SKI (KISS-GP)
=============

Structured Kernel Interpolation (Wilson & Nickisch, 2015) takes the sparse
GP idea further: place inducing points on a **regular grid** so the
inducing-inducing kernel matrix :math:`K_{uu}` becomes
**Toeplitz-structured** (in 1D) or **Kronecker-Toeplitz** (in 2D / 3D).
Matrix-vector products against Toeplitz matrices can then be done with
**FFTs** in :math:`O(M \log M)`.

The approximation
-----------------

Let :math:`Z` be a regular grid of size :math:`M` covering the input
range. Define :math:`W \in \mathbb{R}^{N \times M}`, a **sparse cubic
interpolation matrix** that interpolates each training point onto its
4 (or 16, in 2D) nearest grid neighbors. Then:

.. math::

   K_{ff} \approx W\, K_{uu}\, W^\top.

Each row of :math:`W` has 4 nonzero entries (in 1D), so :math:`W` is
sparse with :math:`4N` nonzeros total.
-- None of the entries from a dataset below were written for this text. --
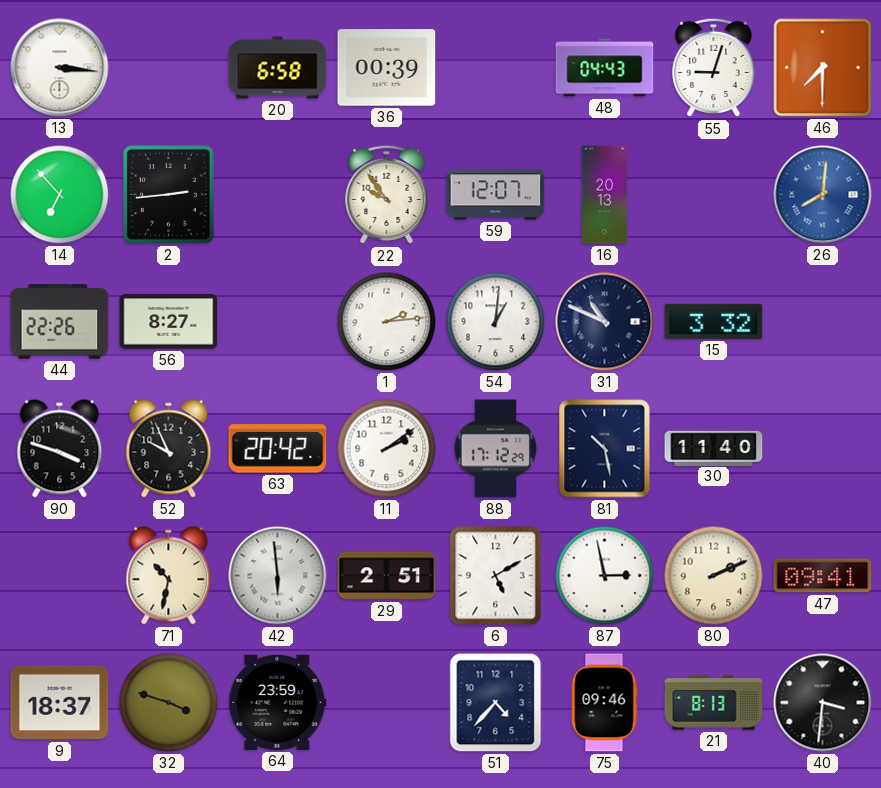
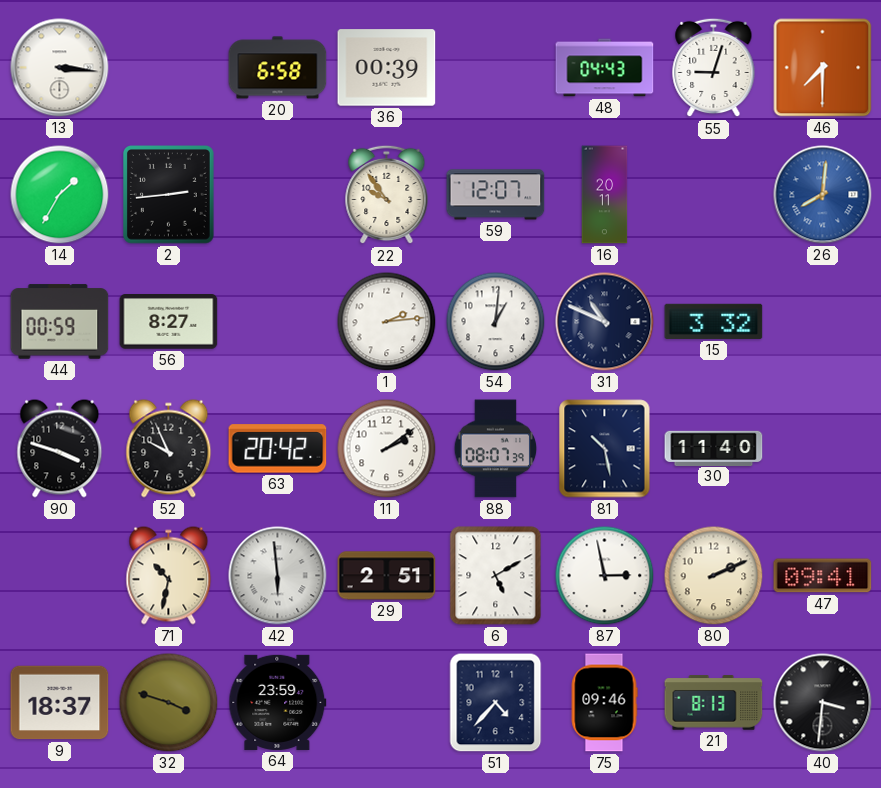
14: 6:53 -> 1:35
16: 20:13 -> 20:11
44: 22:26 -> 00:59
88: 17:12 -> 08:07
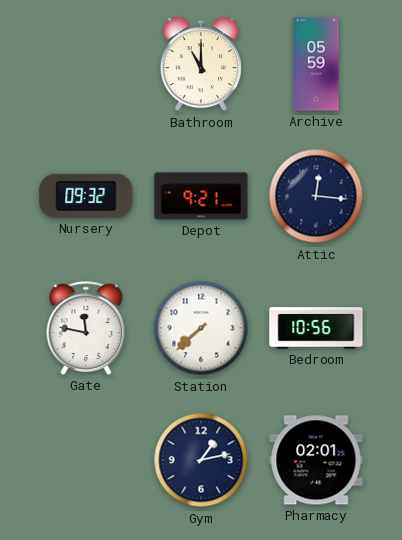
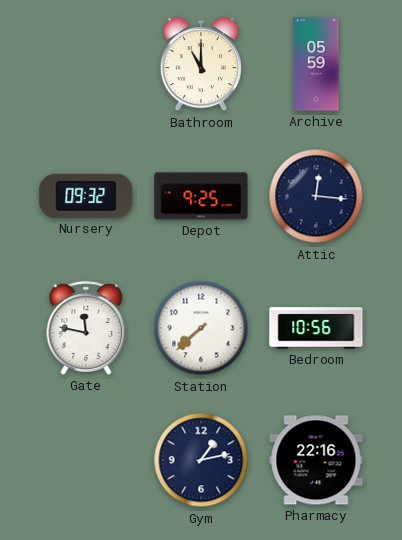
Depot: 9:21 -> 9:25
Pharmacy: 02:01 -> 22:16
The product :math:`W \cdot v`
costs :math:`O(N)`.

Fast matrix-vector products
---------------------------

The key trick: a Toeplitz matrix :math:`T` embeds into a circulant matrix
:math:`C` of double the size, and **circulant matrix-vector products are
diagonalized by the FFT**. Concretely:

.. math::

   T v = \operatorname{first\;half\;of}\bigl(\,
        \mathcal{F}^{-1}\!\bigl(\mathcal{F}(c) \odot \mathcal{F}(\tilde v)\bigr)
        \,\bigr)

where :math:`c` is the first column of :math:`C` and :math:`\tilde v` is
:math:`v` zero-padded.

Putting it together, the SKI matrix-vector product for a test vector
:math:`v` is:

.. math::

   K_{ff}\,v \;\approx\; W\,\bigl(K_{uu}\,\bigl(W^\top v\bigr)\bigr)

with the middle :math:`K_{uu}\,(W^\top v)` evaluated by FFT. Each matvec
costs :math:`O(N + M \log M)`.

Inference
---------

With a fast :math:`K_y \, v`, the inference is a standard conjugate-gradient
solve. LightGP uses :math:`O(30)`–:math:`O(50)` CG iterations to converge
to a target residual; total fit cost is :math:`O(k \cdot (N + M \log M))`.
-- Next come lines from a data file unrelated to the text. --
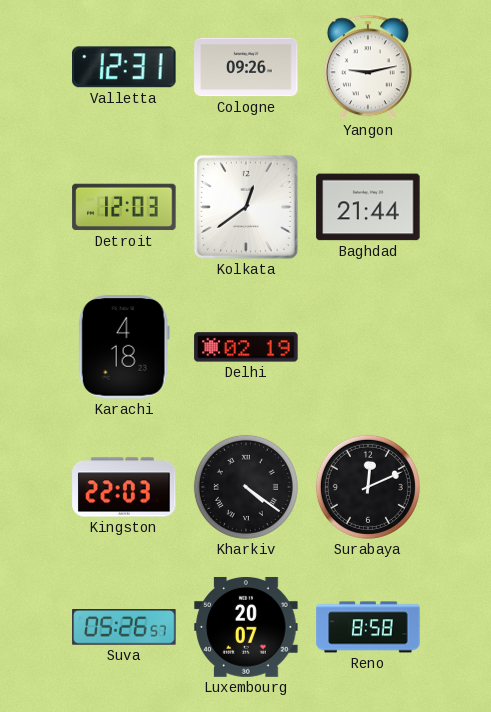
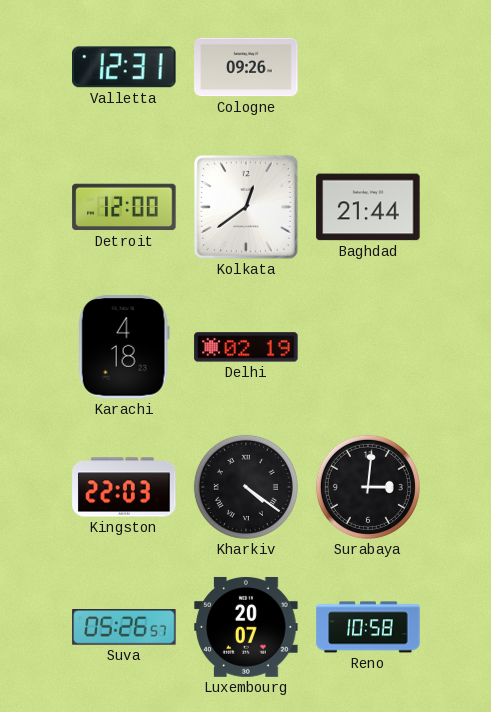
Yangon: 9:13 -> none
Detroit: 12:03 -> 12:00
Surabaya: 12:11 -> 3:01
Reno: 8:58 -> 10:58
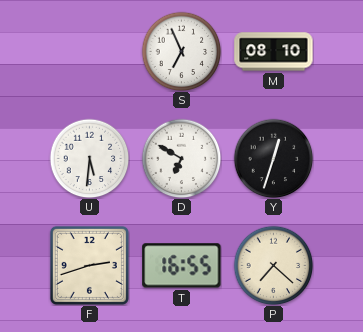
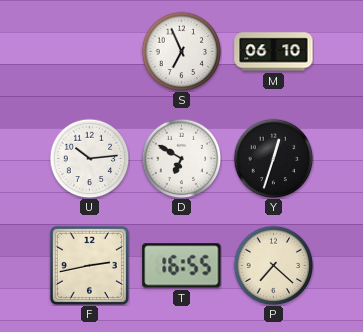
M: 08:10 -> 06:10
U: 5:31 -> 10:14
F: 2:42 -> 2:43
Variance estimation in SKI mode uses Hutchinson probes through the same
CG-with-FFT-matvec pipeline.

Where the FFT happens
---------------------

LightGP dispatches the inner FFT by backend:

* ``Backend.CUDA`` → cuFFT
* ``Backend.CPU`` on macOS → Apple Accelerate ``vDSP_DFT_Execute``
* ``Backend.CPU`` elsewhere → reference dense Toeplitz (no FFT yet)

``Backend.Auto`` correctly resolves to CUDA when available and to CPU
otherwise. On Apple Silicon, the vDSP backend is fast enough that SKI
reaches the same regime that needs CUDA elsewhere.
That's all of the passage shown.